====== Dataset extract

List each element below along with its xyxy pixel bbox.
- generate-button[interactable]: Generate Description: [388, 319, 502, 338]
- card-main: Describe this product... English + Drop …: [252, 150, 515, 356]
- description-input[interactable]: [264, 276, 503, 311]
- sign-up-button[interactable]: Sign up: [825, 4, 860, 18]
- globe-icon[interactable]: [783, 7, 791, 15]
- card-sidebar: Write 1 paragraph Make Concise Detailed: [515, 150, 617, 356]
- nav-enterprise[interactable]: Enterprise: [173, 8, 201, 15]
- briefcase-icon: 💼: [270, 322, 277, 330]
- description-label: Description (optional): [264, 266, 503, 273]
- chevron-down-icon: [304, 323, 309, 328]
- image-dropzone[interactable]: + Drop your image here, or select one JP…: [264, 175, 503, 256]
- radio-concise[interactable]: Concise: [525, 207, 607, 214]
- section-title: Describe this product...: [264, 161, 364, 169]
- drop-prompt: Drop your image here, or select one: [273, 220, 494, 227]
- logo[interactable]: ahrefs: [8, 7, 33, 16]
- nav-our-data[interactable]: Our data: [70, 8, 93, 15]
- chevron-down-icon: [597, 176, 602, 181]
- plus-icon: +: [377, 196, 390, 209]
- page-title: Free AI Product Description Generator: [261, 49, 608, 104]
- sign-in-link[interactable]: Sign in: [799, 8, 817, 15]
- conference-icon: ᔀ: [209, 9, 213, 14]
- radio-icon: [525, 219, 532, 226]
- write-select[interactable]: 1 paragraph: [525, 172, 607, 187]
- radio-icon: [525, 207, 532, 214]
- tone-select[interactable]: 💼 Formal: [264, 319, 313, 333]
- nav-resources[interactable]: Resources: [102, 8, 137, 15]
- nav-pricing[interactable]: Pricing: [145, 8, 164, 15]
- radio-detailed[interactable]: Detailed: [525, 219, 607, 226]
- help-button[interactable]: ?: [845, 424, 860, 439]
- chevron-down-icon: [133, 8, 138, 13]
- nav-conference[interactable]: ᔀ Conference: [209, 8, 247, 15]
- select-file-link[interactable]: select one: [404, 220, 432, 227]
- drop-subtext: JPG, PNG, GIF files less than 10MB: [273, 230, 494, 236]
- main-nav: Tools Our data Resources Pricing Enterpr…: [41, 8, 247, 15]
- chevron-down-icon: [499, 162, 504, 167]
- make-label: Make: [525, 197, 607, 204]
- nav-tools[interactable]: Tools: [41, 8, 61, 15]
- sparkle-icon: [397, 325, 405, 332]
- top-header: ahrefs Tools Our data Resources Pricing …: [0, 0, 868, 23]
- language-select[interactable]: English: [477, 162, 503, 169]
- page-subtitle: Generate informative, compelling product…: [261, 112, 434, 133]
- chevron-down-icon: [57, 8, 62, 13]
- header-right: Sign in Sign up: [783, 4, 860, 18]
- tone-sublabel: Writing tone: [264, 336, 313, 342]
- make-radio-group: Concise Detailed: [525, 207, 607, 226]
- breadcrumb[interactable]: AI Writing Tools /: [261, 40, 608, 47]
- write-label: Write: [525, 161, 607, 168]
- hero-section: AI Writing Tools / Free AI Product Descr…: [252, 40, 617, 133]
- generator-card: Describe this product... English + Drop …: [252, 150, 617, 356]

============

◆ **About this task**
Leaving no line out, return the data above verbatim.

◆ **Expected answer**
List each element below along with its xyxy pixel bbox.
- generate-button[interactable]: Generate Description: [388, 319, 502, 338]
- card-main: Describe this product... English + Drop …: [252, 150, 515, 356]
- description-input[interactable]: [264, 276, 503, 311]
- sign-up-button[interactable]: Sign up: [825, 4, 860, 18]
- globe-icon[interactable]: [783, 7, 791, 15]
- card-sidebar: Write 1 paragraph Make Concise Detailed: [515, 150, 617, 356]
- nav-enterprise[interactable]: Enterprise: [173, 8, 201, 15]
- briefcase-icon: 💼: [270, 322, 277, 330]
- description-label: Description (optional): [264, 266, 503, 273]
- chevron-down-icon: [304, 323, 309, 328]
- image-dropzone[interactable]: + Drop your image here, or select one JP…: [264, 175, 503, 256]
- radio-concise[interactable]: Concise: [525, 207, 607, 214]
- section-title: Describe this product...: [264, 161, 364, 169]
- drop-prompt: Drop your image here, or select one: [273, 220, 494, 227]
- logo[interactable]: ahrefs: [8, 7, 33, 16]
- nav-our-data[interactable]: Our data: [70, 8, 93, 15]
- chevron-down-icon: [597, 176, 602, 181]
- plus-icon: +: [377, 196, 390, 209]
- page-title: Free AI Product Description Generator: [261, 49, 608, 104]
- sign-in-link[interactable]: Sign in: [799, 8, 817, 15]
- conference-icon: ᔀ: [209, 9, 213, 14]
- radio-icon: [525, 219, 532, 226]
- write-select[interactable]: 1 paragraph: [525, 172, 607, 187]
- radio-icon: [525, 207, 532, 214]
- tone-select[interactable]: 💼 Formal: [264, 319, 313, 333]
- nav-resources[interactable]: Resources: [102, 8, 137, 15]
- nav-pricing[interactable]: Pricing: [145, 8, 164, 15]
- radio-detailed[interactable]: Detailed: [525, 219, 607, 226]
- help-button[interactable]: ?: [845, 424, 860, 439]
- chevron-down-icon: [133, 8, 138, 13]
- nav-conference[interactable]: ᔀ Conference: [209, 8, 247, 15]
- select-file-link[interactable]: select one: [404, 220, 432, 227]
- drop-subtext: JPG, PNG, GIF files less than 10MB: [273, 230, 494, 236]
- main-nav: Tools Our data Resources Pricing Enterpr…: [41, 8, 247, 15]
- chevron-down-icon: [499, 162, 504, 167]
- make-label: Make: [525, 197, 607, 204]
- nav-tools[interactable]: Tools: [41, 8, 61, 15]
- sparkle-icon: [397, 325, 405, 332]
- top-header: ahrefs Tools Our data Resources Pricing …: [0, 0, 868, 23]
- language-select[interactable]: English: [477, 162, 503, 169]
- page-subtitle: Generate informative, compelling product…: [261, 112, 434, 133]
- chevron-down-icon: [57, 8, 62, 13]
- header-right: Sign in Sign up: [783, 4, 860, 18]
- tone-sublabel: Writing tone: [264, 336, 313, 342]
- make-radio-group: Concise Detailed: [525, 207, 607, 226]
- breadcrumb[interactable]: AI Writing Tools /: [261, 40, 608, 47]
- write-label: Write: [525, 161, 607, 168]
- hero-section: AI Writing Tools / Free AI Product Descr…: [252, 40, 617, 133]
- generator-card: Describe this product... English + Drop …: [252, 150, 617, 356]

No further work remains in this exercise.